On 9 February 2017, a federal appeals court rejected a request by President Donald Trump’s administration to reinstate a travel restriction directed at seven predominantly-Muslim countries.
The three-judge panel from the 9th U.S. Circuit Court of Appeals ruled unanimously that the government had “pointed to no evidence” that any of the countries affected by Trump’s 28 January 2017 executive order — Iran, Iraq, Libya, Somalia, Sudan, Syria and Yemen — had perpetrated a terrorist attack against the United States.
The 90-day ban was suspended by U.S. District Judge James Robart on 3 February 2017, after two states (Washington and Minnesota) challenged it in court. Attorneys for both states, the appeals court ruled, had provided “evidence of numerous statements” by Trump supporting the argument that he intended to implement a “Muslim ban.”

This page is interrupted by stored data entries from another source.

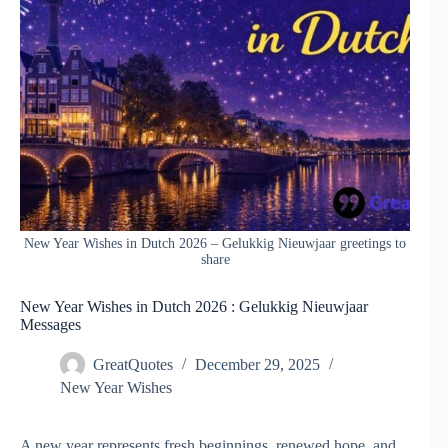
New Year Wishes in Dutch 2026 – Gelukkig Nieuwjaar greetings to
share
New Year Wishes in Dutch 2026 : Gelukkig Nieuwjaar
Messages
GreatQuotes
December 29, 2025
New Year Wishes
A new year represents fresh beginnings, renewed hope, and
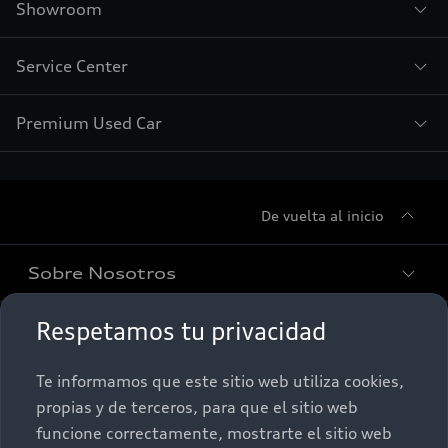
Showroom
Service Center
Premium Used Car
De vuelta al inicio
Sobre Nosotros
Respetamos tu privacidad
Promociones
Conócenos
Te informamos que este sitio web utiliza cookies,
Postventa
Nuestras Promociones
propias y de terceros, para que el sitio web
funcione correctamente, mostrarte el sitio web
Autos Nuevos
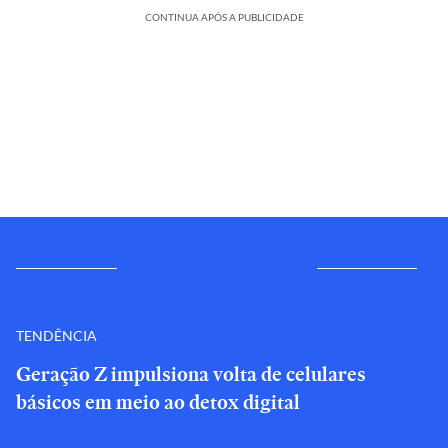
CONTINUA APÓS A PUBLICIDADE
TENDÊNCIA
Geração Z impulsiona volta de celulares
básicos em meio ao detox digital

The Justice Department argued that the government had the “unreviewable authority to suspend the admission of any class of aliens,” saying in essence that they did not need to explain why the travel ban was necessary. But the 9th Circuit court responded:
There is no precedent to support this claimed unreviewability, which runs contrary to the fundamental structure of our constitutional democracy.
Trump reacted to the ruling on Twitter:
The head of the ABA Journal, the American Bar Association’s official publication, said:
Let us be clear. The independence of the judiciary is not up for negotiation.
It is unclear whether the case will be taken before the U.S. Supreme Court. The Washington Post reported, citing an anonymous White House official, that the Trump administration would not appeal the 9th Circuit’s decision, White House chief of staff Reince Priebus was quoted as saying that the administration is “reviewing all of our options in the court system.”